Department of Biology/Toxicology, Ashland University, Ashland, OH 44805, USA.
Arch Environ Contam Toxicol. 2010 Nov;59(4):532-41. doi: 10.1007/s00244-010-9518-1. Epub 2010 Apr 20.
The concept of multiple modes of toxic action denotes that an individual chemical can induce two or more toxic effects within the same series of concentrations, for example, reactive toxicity and narcosis. It appears that such toxicity confounds the ability to develop precise predictions of mixture toxicity and makes it more difficult to clearly link a dose-additive combined effect to agents in the mixture having a single common mechanism of toxic action. This initial study of a three-part series begins to examine this issue in greater detail by testing three α-halogenated acetonitriles: (1) in sham combinations, (2) in true combinations, and (3) with a nonreactive nonpolar narcotic. Iodo-, bromo-, and chloro-derivatives of acetonitrile were selected for testing based on their electro(nucleo)philic reactivity, via the S(N)2 mechanism, and their time-dependent toxicity individually. Reactivity of each agent was assessed in tests with the model nucleophile glutathione (GSH). Each acetonitrile was reactive with GSH, but the nonpolar narcotic 3-methyl-2-butanone was not. In addition, toxicity of the agents alone and in mixtures was assessed using the Microtox(®) acute toxicity test at three time points: 15, 30, and 45 min of exposure. Each of the three agents alone had time-dependent toxicity values of about 100%, making it likely that most of the toxicity of these agents, at these times, was due to reactivity. In contrast, the nonpolar narcotic agent lacked time-dependent toxicity. In mixture testing, sham combinations of each acetonitrile showed a combined effect consistent with predicted effects for dose-addition at each time point, as did the sham combination of the nonpolar narcotic. Mixture toxicity results for true acetonitrile combinations were also consistent with dose-addition, but the acetonitrile-nonpolar narcotic combinations were generally not consistent with either the dose-addition or independence models of combined effect. Based on current understanding of mixture toxicity, these results were expected and provide a foundation for the second and third studies in the series.
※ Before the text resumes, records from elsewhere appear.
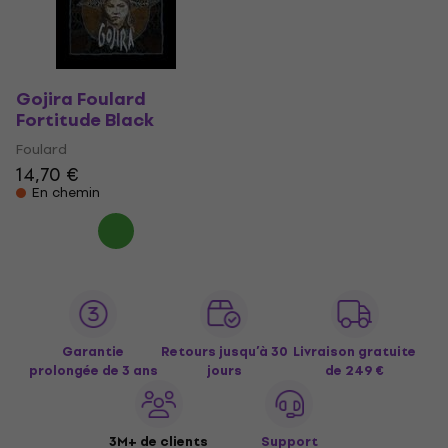
Gojira Foulard
Fortitude Black
Foulard
14,70 €
En chemin
Garantie
Retours jusqu’à 30
Livraison gratuite
prolongée de 3 ans
jours
de 249 €
3M+ de clients
Support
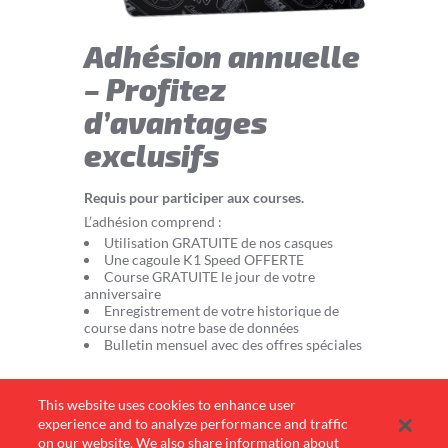
Adhésion annuelle
– Profitez
d’avantages
exclusifs
Requis pour participer aux courses.
L’adhésion comprend :
Utilisation GRATUITE de nos casques
Une cagoule K1 Speed OFFERTE
Course GRATUITE le jour de votre
anniversaire
Enregistrement de votre historique de
course dans notre base de données
Bulletin mensuel avec des offres spéciales
This website uses cookies to enhance user
experience and to analyze performance and traffic
on our website. We also share information about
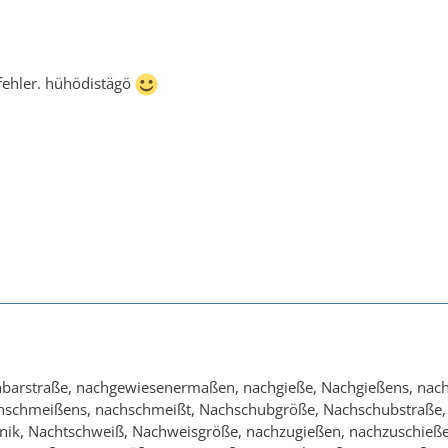
 fehler. hühödistägö
barstraße, nachgewiesenermaßen, nachgieße, Nachgießens, nach
schmeißens, nachschmeißt, Nachschubgröße, Nachschubstraße, n
onik, Nachtschweiß, Nachweisgröße, nachzugießen, nachzuschie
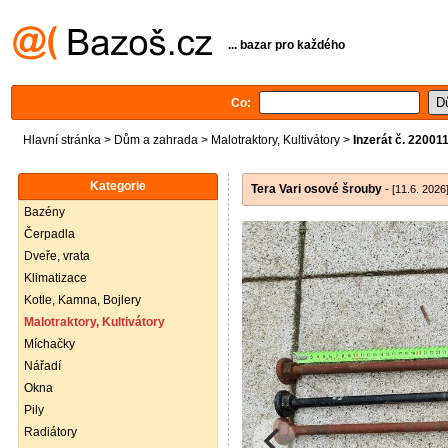
... bazar pro každého
Co:
Hlavní stránka
>
Dům a zahrada
>
Malotraktory, Kultivátory
>
Inzerát č. 22001
Kategorie
Tera Vari osové šrouby
- [11.6. 2026
Bazény
Čerpadla
Dveře, vrata
Klimatizace
Kotle, Kamna, Bojlery
Malotraktory, Kultivátory
Míchačky
Nářadí
Okna
Pily
Radiátory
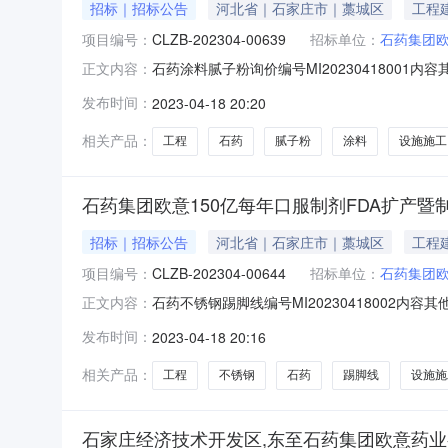
招标｜招标公告
河北省｜石家庄市｜藁城区
工程
项目编号：
CLZB-202304-00639
招标单位：
石药集团
石药涂料腻子粉询价编号MI2023041800
正文内容：
设施项目零星施工工程招标编号：CLZB-202304
发布时间：
2023-04-18 20:20
条：工程概况工程名称：石药集团欧意150亿每
相关产品：
工程
石药
腻子粉
涂料
设施施工
石药集团欧意150亿每年口服制剂FDA扩产
招标｜招标公告
河北省｜石家庄市｜藁城区
工程
项目编号：
CLZB-202304-00644
招标单位：
石药集团
石药不锈钢踢脚线编号MI20230418002
正文内容：
施项目零星施工工程招标编号：CLZB-202304-
发布时间：
2023-04-18 20:16
工程概况工程名称：石药集团欧意150亿每年口
相关产品：
工程
不锈钢
石药
踢脚线
设施施
石家庄经济技术开发区,东至石药集团欧意药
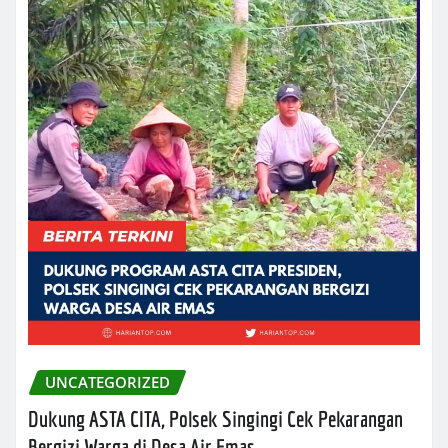
UNCATEGORIZED
Dukung ASTA CITA, Polsek Singingi Cek Pekarangan
Bergizi Warga di Desa Air Emas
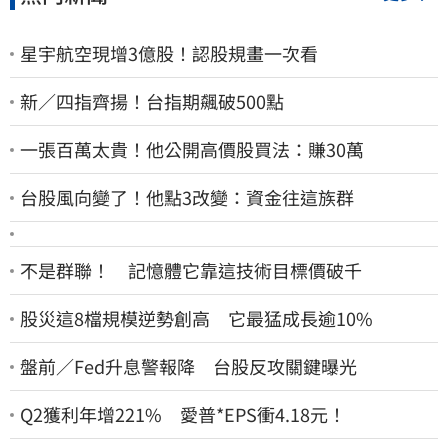
星宇航空現增3億股！認股規畫一次看
新／四指齊揚！台指期飆破500點
一張百萬太貴！他公開高價股買法：賺30萬
台股風向變了！他點3改變：資金往這族群
不是群聯！ 記憶體它靠這技術目標價破千
股災這8檔規模逆勢創高 它最猛成長逾10%
盤前／Fed升息警報降 台股反攻關鍵曝光
Q2獲利年增221% 愛普*EPS衝4.18元！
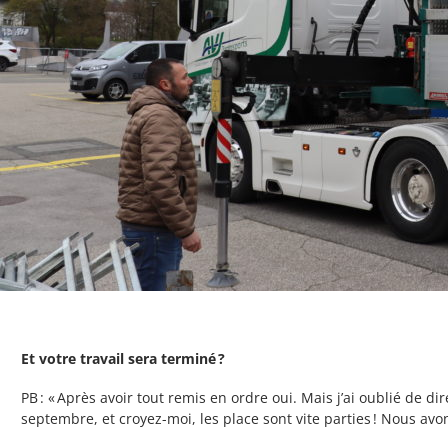
Et votre travail sera terminé
?
PB : « Après avoir tout remis en ordre oui. Mais j’ai oublié de d
septembre, et croyez-moi, les place sont vite parties ! Nous av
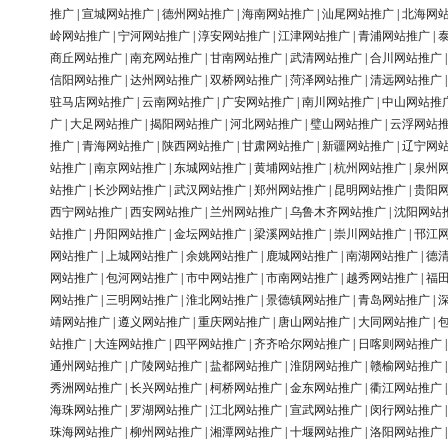
推广
|
宣城网站推广
|
德州网站推广
|
海南网站推广
|
汕尾网站推广
|
北海网
岭网站推广
|
宁河网站推广
|
淳安网站推广
|
江津网站推广
|
青浦网站推广
|
商丘网站推广
|
南充网站推广
|
甘南网站推广
|
武清网站推广
|
合川网站推广
信阳网站推广
|
达州网站推广
|
双桥网站推广
|
菏泽网站推广
|
清远网站推广
驻马店网站推广
|
云南网站推广
|
广安网站推广
|
南川网站推广
|
中山网站推
广
|
大足网站推广
|
揭阳网站推广
|
河北网站推广
|
璧山网站推广
|
云浮网站
推广
|
青海网站推广
|
陕西网站推广
|
甘肃网站推广
|
新疆网站推广
|
辽宁网
站推广
|
南京网站推广
|
东城网站推广
|
黄埔网站推广
|
杭州网站推广
|
泉州
站推广
|
长沙网站推广
|
武汉网站推广
|
郑州网站推广
|
昆明网站推广
|
贵阳
西宁网站推广
|
西安网站推广
|
兰州网站推广
|
乌鲁木齐网站推广
|
沈阳网站
站推广
|
丹阳网站推广
|
金坛网站推广
|
梁溪网站推广
|
崇川网站推广
|
邗江
网站推广
|
上城网站推广
|
余姚网站推广
|
鹿城网站推广
|
南湖网站推广
|
德
网站推广
|
包河网站推广
|
市中网站推广
|
市南网站推广
|
越秀网站推广
|
福
网站推广
|
三明网站推广
|
淮北网站推广
|
景德镇网站推广
|
青岛网站推广
|
靖网站推广
|
遵义网站推广
|
重庆网站推广
|
唐山网站推广
|
大同网站推广
|
站推广
|
大连网站推广
|
四平网站推广
|
齐齐哈尔网站推广
|
日喀则网站推广
通州网站推广
|
广陵网站推广
|
盐都网站推广
|
淮阴网站推广
|
赣榆网站推广
秀洲网站推广
|
长兴网站推广
|
柯桥网站推广
|
金东网站推广
|
衢江网站推广
海珠网站推广
|
罗湖网站推广
|
江北网站推广
|
宣武网站推广
|
闵行网站推广
珠海网站推广
|
柳州网站推广
|
湘潭网站推广
|
十堰网站推广
|
洛阳网站推广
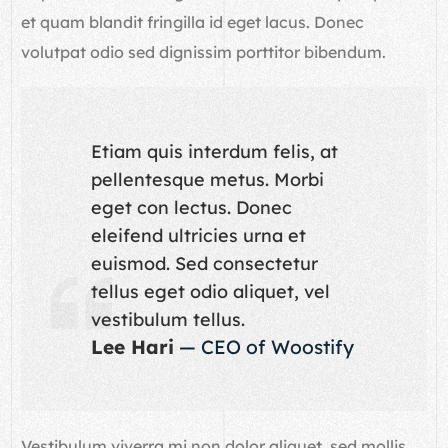
et quam blandit fringilla id eget lacus. Donec
volutpat odio sed dignissim porttitor bibendum.
Etiam quis interdum felis, at
pellentesque metus. Morbi
eget con lectus. Donec
eleifend ultricies urna et
euismod. Sed consectetur
tellus eget odio aliquet, vel
vestibulum tellus.
Lee Hari
— CEO of Woostify
Vestibulum viverra mi non dolor aliquet, sed mollis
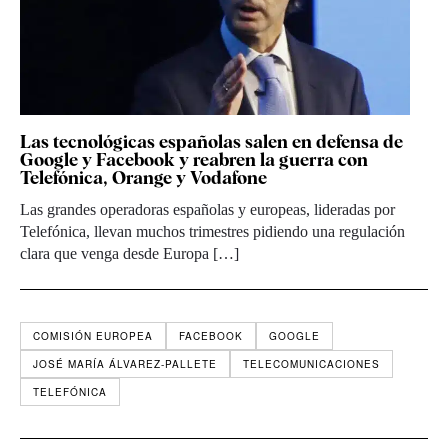
Las tecnológicas españolas salen en defensa de
Google y Facebook y reabren la guerra con
Telefónica, Orange y Vodafone
Las grandes operadoras españolas y europeas, lideradas por
Telefónica, llevan muchos trimestres pidiendo una regulación
clara que venga desde Europa […]
COMISIÓN EUROPEA
FACEBOOK
GOOGLE
JOSÉ MARÍA ÁLVAREZ-PALLETE
TELECOMUNICACIONES
TELEFÓNICA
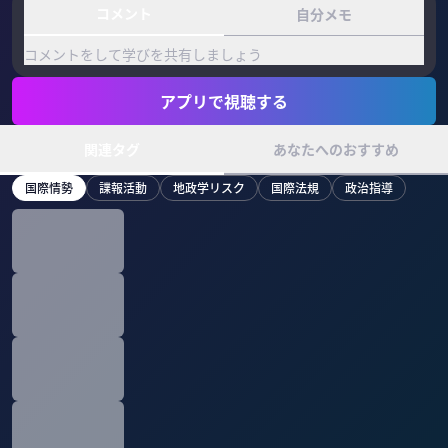
コメント
自分メモ
コメントをして学びを共有しましょう
アプリで視聴する
関連タグ
あなたへのおすすめ
国際情勢
諜報活動
地政学リスク
国際法規
政治指導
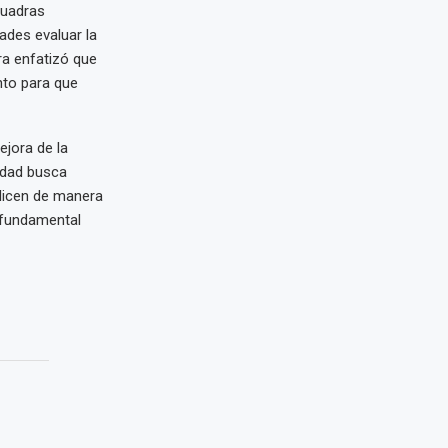
cuadras
ades evaluar la
ra enfatizó que
nto para que
ejora de la
lidad busca
licen de manera
 fundamental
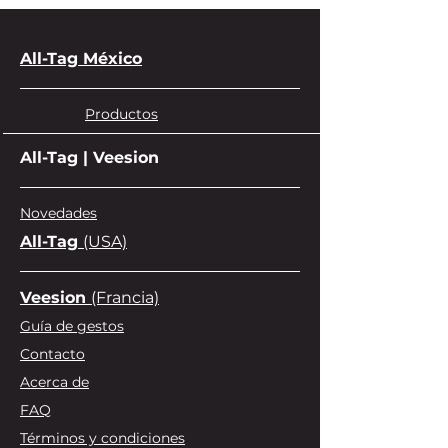
Níquel (Ni), Molibdeno (Mo) y 
Boro (B).
All-Tag México
Polarizador magnético:
 Aleación de 
Hierro (Fe)
 y 
Manganeso (Mn)
.
Productos
Carcasa:
All-Tag | Veesion
 r-PS/r-PE, base de r-PE/PET.
Adhesivo:
 Doble capa.
Novedades
Soporte de etiqueta:
All-Tag
(USA)
 Papel.
Embalaje:
Veesion
(Francia)
 Cartón 100 % reciclado con 
Guía de gestos
certificación FSC.
Contacto
Acerca de
FAQ
Términos y condiciones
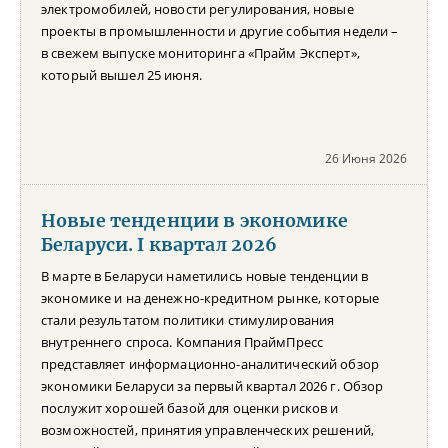
электромобилей, новости регулирования, новые
проекты в промышленности и другие события недели –
в свежем выпуске мониторинга «Прайм Эксперт»,
который вышел 25 июня.
26 Июня 2026
Новые тенденции в экономике
Беларуси. I квартал 2026
В марте в Беларуси наметились новые тенденции в
экономике и на денежно-кредитном рынке, которые
стали результатом политики стимулирования
внутреннего спроса. Компания ПраймПресс
представляет информационно-аналитический обзор
экономики Беларуси за первый квартал 2026 г. Обзор
послужит хорошей базой для оценки рисков и
возможностей, принятия управленческих решений,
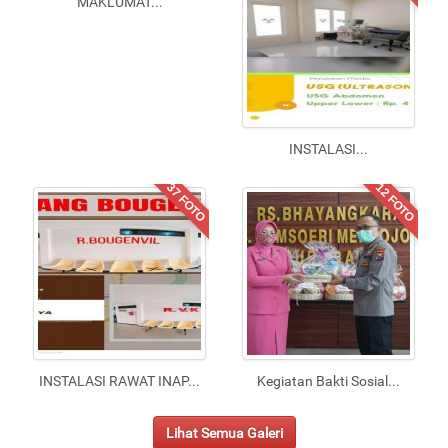
MAKLUMAT
...
INSTALASI
...
37 FOTO
12 FOTO
INSTALASI RAWAT INAP
...
Kegiatan Bakti Sosial
...
Lihat Semua Galeri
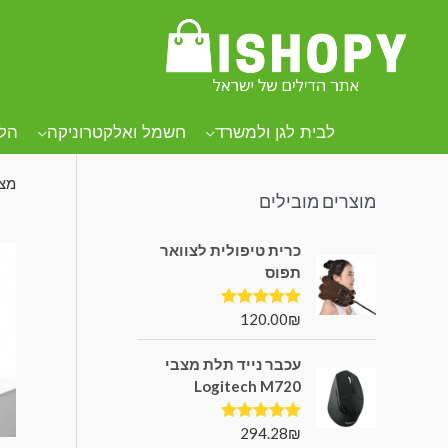
קטגוריות מוצרים
עמו
בר
לבית לגן ולמשרד
חשמל ואלקטרוניקה
הל
מצי
מוצרים מובילים
כרית טיפולית לצוואר
תפוס
120.00
₪
דורג
5.00
מתוך 5
עכבר נייד תלת מצבי
Logitech M720
294.28
₪
דורג
5.00
מתוך 5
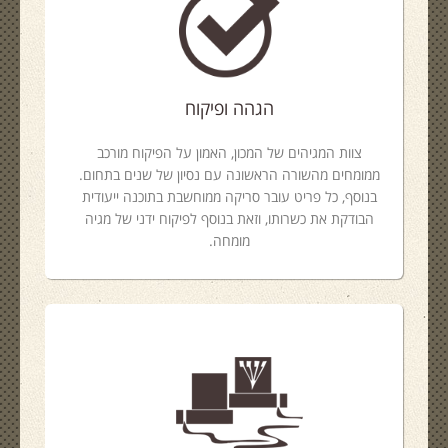
הגהה ופיקוח
צוות המגיהים של המכון, האמון על הפיקוח מורכב
ממומחים מהשורה הראשונה עם נסיון של שנים בתחום.
בנוסף, כל פריט עובר סריקה ממוחשבת בתוכנה ייעודית
הבודקת את כשרותו, וזאת בנוסף לפיקוח ידני של מגיה
מומחה.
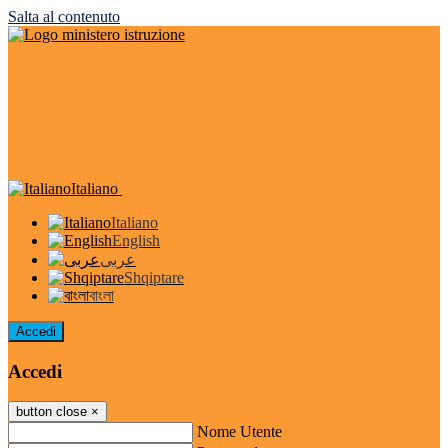
Salta al contenuto
Italiano
Italiano
English
عربى
Shqiptare
বাংলা
Accedi
Accedi
button close
×
Nome Utente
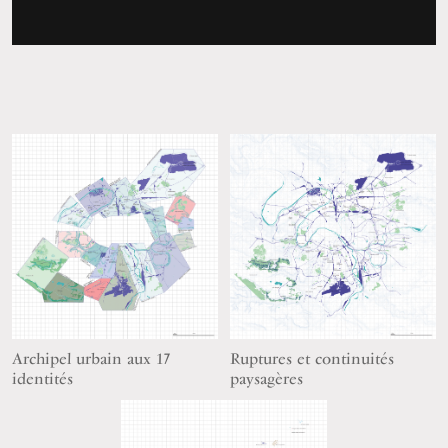
Archipel urbain aux 17
Ruptures et continuités
identités
paysagères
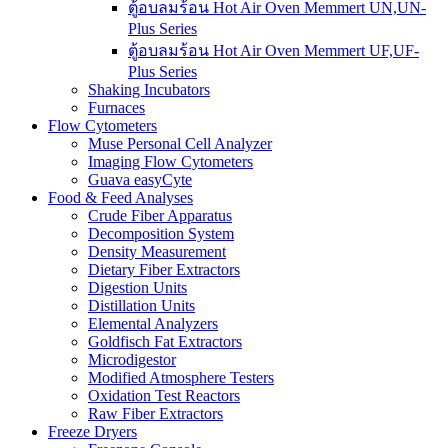
ตู้อบลมร้อน Hot Air Oven Memmert UN,UN-
Plus Series
ตู้อบลมร้อน Hot Air Oven Memmert UF,UF-
Plus Series
Shaking Incubators
Furnaces
Flow Cytometers
Muse Personal Cell Analyzer
Imaging Flow Cytometers
Guava easyCyte
Food & Feed Analyses
Crude Fiber Apparatus
Decomposition System
Density Measurement
Dietary Fiber Extractors
Digestion Units
Distillation Units
Elemental Analyzers
Goldfisch Fat Extractors
Microdigestor
Modified Atmosphere Testers
Oxidation Test Reactors
Raw Fiber Extractors
Freeze Dryers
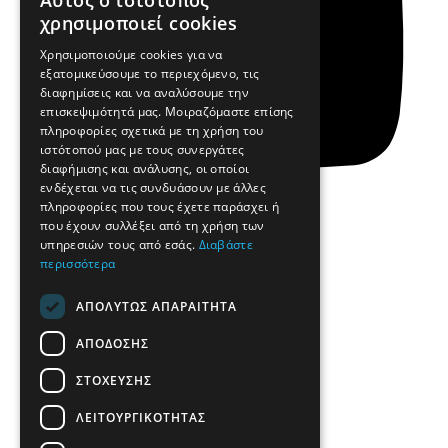
Αυτός ο ιστότοπος
χρησιμοποιεί cookies
Χρησιμοποιούμε cookies για να
εξατομικεύσουμε το περιεχόμενο, τις
διαφημίσεις και να αναλύσουμε την
επισκεψιμότητά μας. Μοιραζόμαστε επίσης
πληροφορίες σχετικά με τη χρήση του
ιστότοπού μας με τους συνεργάτες
διαφήμισης και ανάλυσης, οι οποίοι
ενδέχεται να τις συνδυάσουν με άλλες
πληροφορίες που τους έχετε παράσχει ή
που έχουν συλλέξει από τη χρήση των
υπηρεσιών τους από εσάς.
Διαβάστε
περισσότερα
Yt
Κομμωτήρια
ΑΠΟΛΎΤΩΣ ΑΠΑΡΑΊΤΗΤΑ
Η Ιστορία μας
Η Ομάδα μας
Επικοινωνία
ΑΠΌΔΟΣΗΣ
Αποστολή βιογραφικού
www.teoschool.gr
ΣΤΌΧΕΥΣΗΣ
teoshop.gr
ΛΕΙΤΟΥΡΓΙΚΌΤΗΤΑΣ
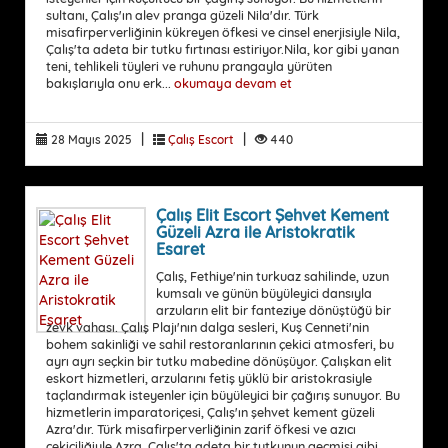
sultanı, Çalış'ın alev pranga güzeli Nila'dır. Türk
misafirperverliğinin kükreyen öfkesi ve cinsel enerjisiyle Nila,
Çalış'ta adeta bir tutku fırtınası estiriyor.Nila, kor gibi yanan
teni, tehlikeli tüyleri ve ruhunu prangayla yürüten
bakışlarıyla onu erk...
okumaya devam et
|
|
28 Mayıs 2025
Çalış Escort
440
Çalış Elit Escort Şehvet Kement
Güzeli Azra ile Aristokratik
Esaret
Çalış, Fethiye'nin turkuaz sahilinde, uzun
kumsalı ve günün büyüleyici dansıyla
arzuların elit bir fanteziye dönüştüğü bir
zevk vahası. Çalış Plajı'nın dalga sesleri, Kuş Cenneti'nin
bohem sakinliği ve sahil restoranlarının çekici atmosferi, bu
ayrı ayrı seçkin bir tutku mabedine dönüşüyor. Çalışkan elit
eskort hizmetleri, arzularını fetiş yüklü bir aristokrasiyle
taçlandırmak isteyenler için büyüleyici bir çağırış sunuyor. Bu
hizmetlerin imparatoriçesi, Çalış'ın şehvet kement güzeli
Azra'dır. Türk misafirperverliğinin zarif öfkesi ve azıcı
çekiciliğiyle Azra, Çalış'ta adeta bir tutkunun geçmişi gibi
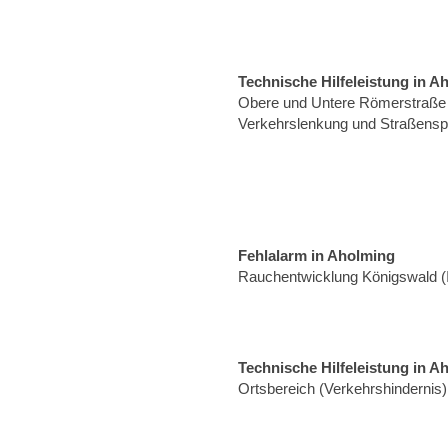
Technische Hilfeleistung in A
Obere und Untere Römerstraße 
Verkehrslenkung und Straßensp
Fehlalarm in Aholming
Rauchentwicklung Königswald (
Technische Hilfeleistung in A
Ortsbereich (Verkehrshindernis)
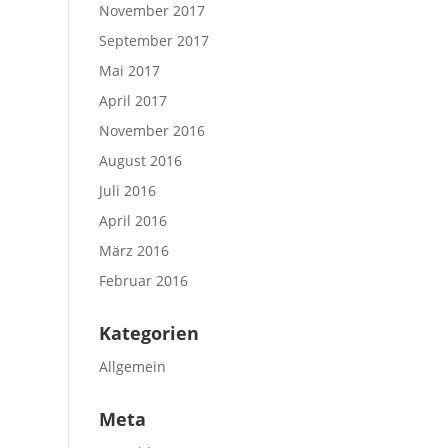
November 2017
September 2017
Mai 2017
April 2017
November 2016
August 2016
Juli 2016
April 2016
März 2016
Februar 2016
Kategorien
Allgemein
Meta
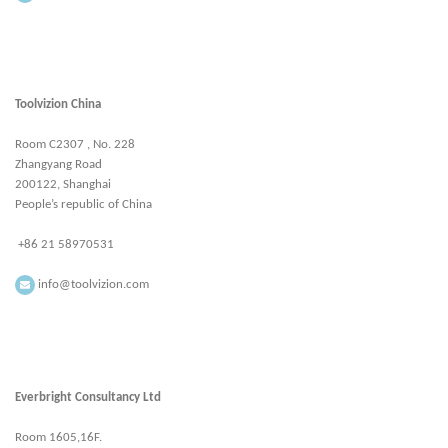
Toolvizion China
Room C2307 , No. 228
Zhangyang Road
200122, Shanghai
People’s republic of China
+86 21 58970531
info@toolvizion.com
Everbright Consultancy Ltd
Room 1605,16F.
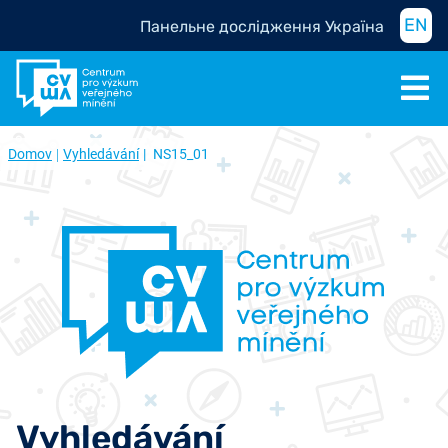
EN
Панельне дослідження Україна
Domov
Vyhledávání
NS15_01
Vyhledávání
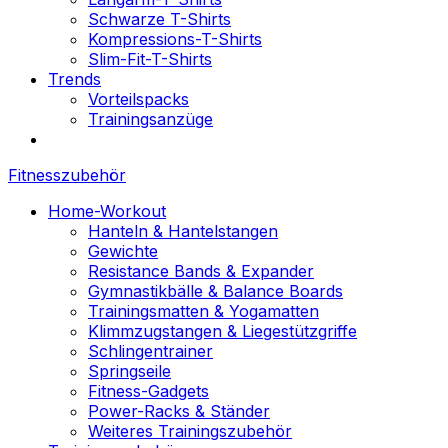
Schwarze T-Shirts
Kompressions-T-Shirts
Slim-Fit-T-Shirts
Trends
Vorteilspacks
Trainingsanzüge
Fitnesszubehör
Home-Workout
Hanteln & Hantelstangen
Gewichte
Resistance Bands & Expander
Gymnastikbälle & Balance Boards
Trainingsmatten & Yogamatten
Klimmzugstangen & Liegestützgriffe
Schlingentrainer
Springseile
Fitness-Gadgets
Power-Racks & Ständer
Weiteres Trainingszubehör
多种毒性作用模式的概念表示,一种化学物质可以在同一浓度系列内引起两种或更多种毒性作用,例如反应性毒性和麻醉性。似乎这种毒性作用会干扰对混合物毒性的精确预测能力,并使得更难以将剂量相加的组合效应与混合物中具有单一共同毒性作用机制的药剂明确联系起来。本系列的初步研究更详细地开始检验这个问题,方法是测试三种α-卤代乙腈:(1)在假混合物中,(2)在真混合物中,以及(3)与非反应性非极性麻醉剂。基于其通过 S(N)2 机制的亲电性(亲核性)反应性以及它们各自的时间依赖性毒性,选择碘代、溴代和氯代乙腈衍生物进行测试。每种试剂的反应性都通过与模型亲核试剂谷胱甘肽(GSH)的测试进行评估。每种乙腈都与 GSH 反应,但非极性麻醉剂 3-甲基-2-丁酮则不然。此外,还使用 Microtox(®)急性毒性测试在三个时间点:暴露 15、30 和 45 分钟,评估单独和混合物中试剂的毒性。三种试剂中的每一种单独都具有约 100%的时间依赖性毒性值,这表明在这些时间点,这些试剂的大部分毒性可能归因于反应性。相比之下,非极性麻醉剂缺乏时间依赖性毒性。在混合物测试中,每种乙腈的假混合物都显示出与每个时间点剂量相加预测效果一致的组合效应,非极性麻醉剂的假混合物也是如此。真正的乙腈混合物的毒性结果也与剂量相加一致,但乙腈-非极性麻醉剂混合物通常不符合剂量相加或独立组合效应模型。根据对混合物毒性的当前理解,这些结果是预期的,并为该系列的第二和第三项研究奠定了基础。